Participants in Solicitation
Quinpario and its respective directors, executive officers and other members of its management and employees, under SEC rules, may be deemed to be participants in the solicitation of proxies of Quinpario stockholders in connection with the proposed mergers. Investors and security holders may obtain more detailed information regarding the interests of participants in the solicitation, which may, in some cases, be different than those of Quinpario’s and the target companies’ stockholders generally, in the proxy statement relating to the mergers when it becomes available.

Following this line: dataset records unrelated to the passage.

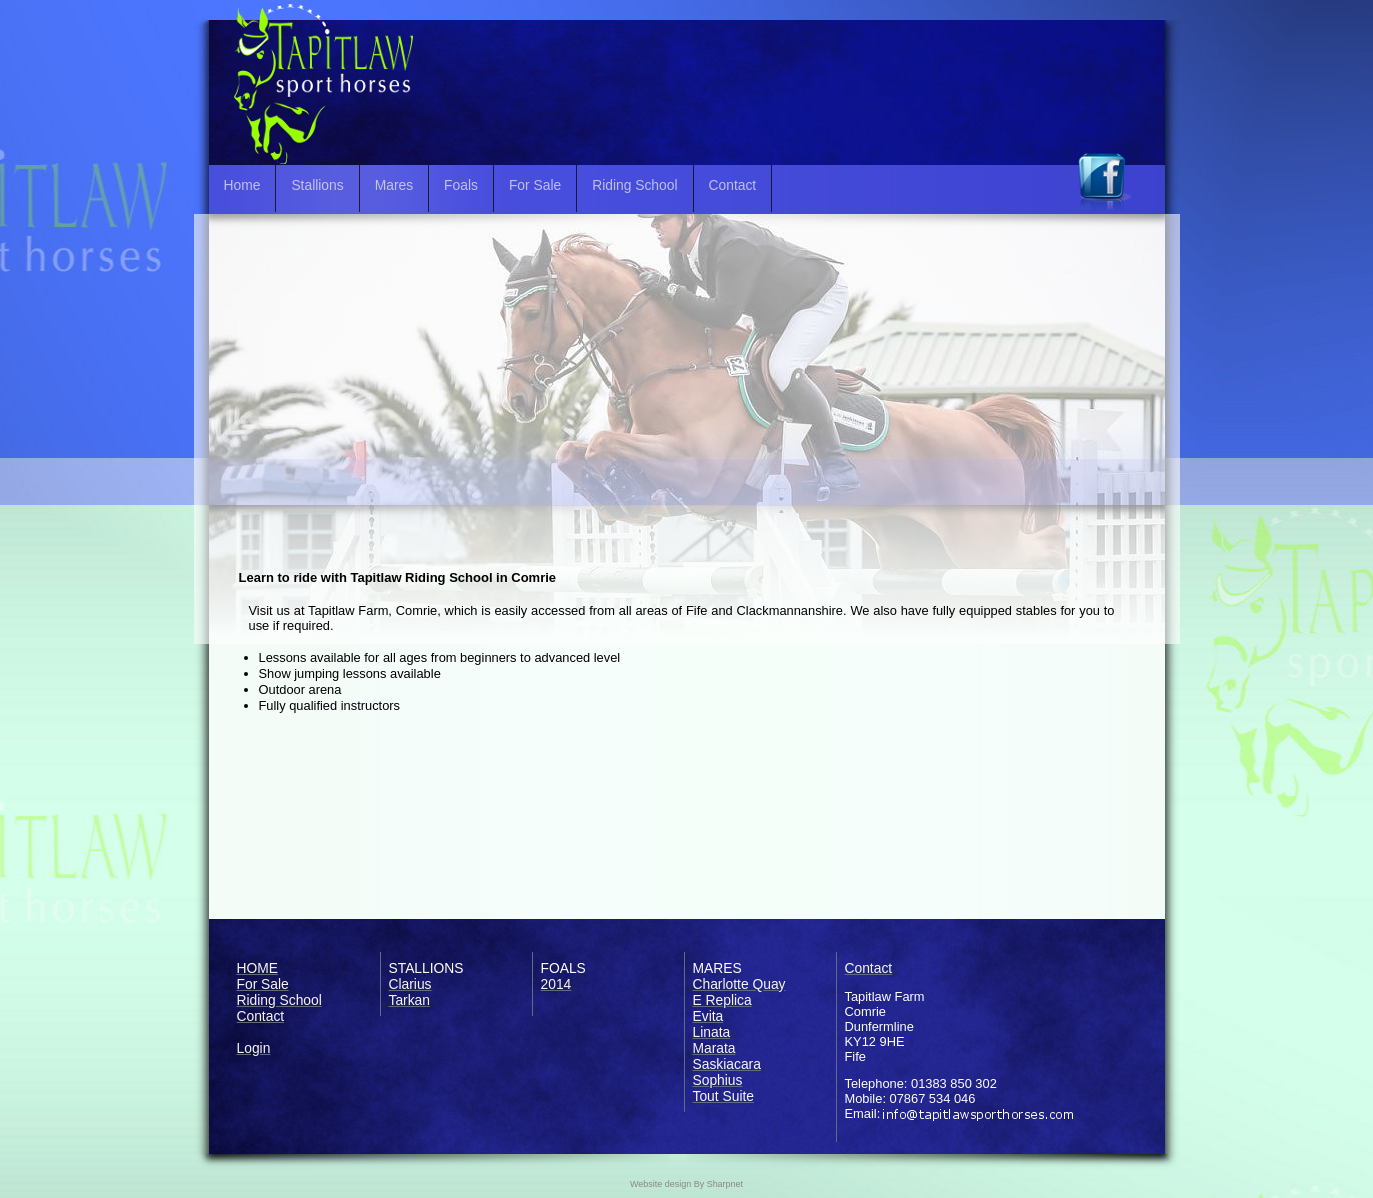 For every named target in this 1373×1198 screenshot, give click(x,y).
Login (254, 1048)
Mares (394, 185)
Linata (712, 1032)
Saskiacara (727, 1064)
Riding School (634, 185)
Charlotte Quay (739, 984)
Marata (714, 1048)
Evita (708, 1016)
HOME (258, 968)
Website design (660, 1184)
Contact (733, 185)
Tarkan (410, 1000)
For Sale (535, 185)
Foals (461, 185)
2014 (556, 984)
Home (242, 185)
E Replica (722, 1000)
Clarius (410, 984)
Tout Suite (724, 1096)
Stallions (317, 185)
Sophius (718, 1080)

Non-GAAP Financial Measure and Related Information
This communication includes EBITDA – a financial measure that is not prepared in accordance with U.S. generally accepted accounting principles (“GAAP”). The items excluded from EBITDA are important in understanding EBITDA. EBITDA is defined as net income (loss), before interest expense, income tax benefit (expense), and depreciation and amortization expense.
EBITDA should not be considered in isolation of, or as an alternative to, GAAP financial measures. In addition, certain of the financial information of the target companies contained herein is unaudited and does not conform to SEC Regulation S-X and as a result such information may be presented differently in future filings by Quinpario with the SEC.